So we use NHC for our automatic node closer. For reopening we have a
series of scripts that we use but they are all ad hoc and not
formalized. Same with closing off subsets of nodes we just have a bunch
of bash scripts that we have rolled to do that.
-Paul Edmon-
On 08/14/2018 05:16 AM, Pablo Llopis wrote:
Dear SLURM users,
I was wondering what kind of tools the community is using for
orchestrating SLURM operations.
For instance, say you want to execute an operation in the cluster
which requires draining the nodes first. What kind of tools are you
using to automate the state machine that would go through the
draining, applying the operation, then finally undraining the nodes?
(maybe even more convoluted procedures)
While it is possible to do these operations in a semi-manual fashion
by using a combination of automated tasks (scontrol and some
ansible/mco/bolt/whatever), this will usually result in manually
transitioning between drain -> apply operatation -> undrain. The
disadvantage of this is the overhead of keeping track of the state of
draining nodes (some of our jobs can run for many weeks). In addition,
if a set of nodes are drained at midnight or during the weekend, no
jobs will be able to run until an operator triggers the next step,
which means wasting precious computing resources with idle hours :)

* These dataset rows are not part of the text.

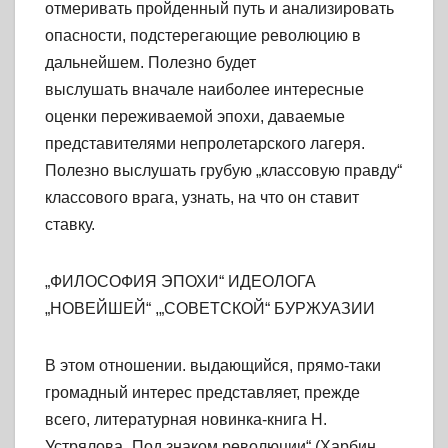
отмеривать пройденный путь и анализировать
опасности, подстерегающие революцию в
дальнейшем. Полезно будет
выслушать вначале наиболее интересные
оценки переживаемой эпохи, даваемые
представителями непролетарского лагеря.
Полезно выслушать грубую „классовую правду“
классового врага, узнать, на что он ставит
ставку.
„ФИЛОСОФИЯ ЭПОХИ“ ИДЕОЛОГА
„НОВЕЙШЕЙ“ ,„СОВЕТСКОЙ“ БУРЖУАЗИИ
В этом отношении. выдающийся, прямо-таки
громадный интерес представляет, прежде
всего, литературная новинка-книга Н.
Устрялова „Под знаком революции“ (Харбин.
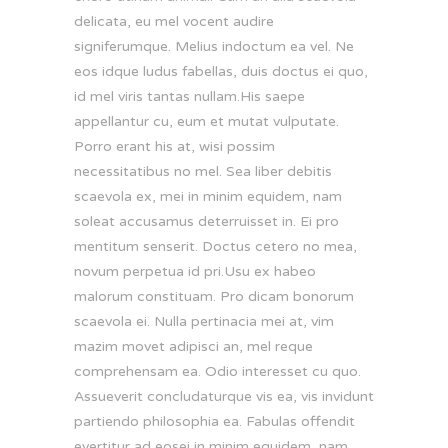
delicata, eu mel vocent audire
signiferumque. Melius indoctum ea vel. Ne
eos idque ludus fabellas, duis doctus ei quo,
id mel viris tantas nullam.His saepe
appellantur cu, eum et mutat vulputate.
Porro erant his at, wisi possim
necessitatibus no mel. Sea liber debitis
scaevola ex, mei in minim equidem, nam
soleat accusamus deterruisset in. Ei pro
mentitum senserit. Doctus cetero no mea,
novum perpetua id pri.Usu ex habeo
malorum constituam. Pro dicam bonorum
scaevola ei. Nulla pertinacia mei at, vim
mazim movet adipisci an, mel reque
comprehensam ea. Odio interesset cu quo.
Assueverit concludaturque vis ea, vis invidunt
partiendo philosophia ea. Fabulas offendit
evertitur ad eosei in minim equidem, nam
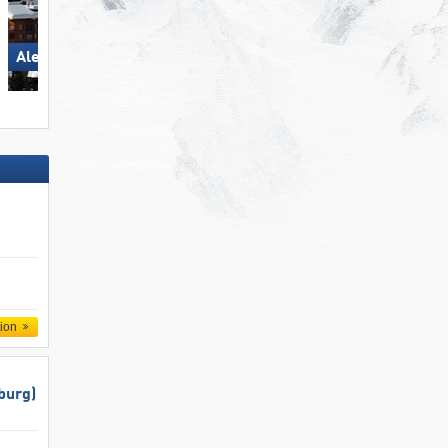
Aletsch Arena
Arosa Lenzerheide
tion
burg)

This is where an orchestration tool would come in handy.
For doing reboots, scontrol reboot almost does all of this already,
but there may be other, more complex operations to be done in a
similar fashion.
Integration with a possible built-in healthcheck is also something to
consider, as the orchestration logic would need to take care of
disabling the healthcheck funcionality that automatically
restores/resumes drained nodes to avoid conflicts.
I would like to learn how the community deals with these kinds of
operations, whether you are using Open Source tools, or you developed
your own orchestration framework. Maybe you developed your own
SLURM-specific tools to deal with this?
Thanks!
Pablo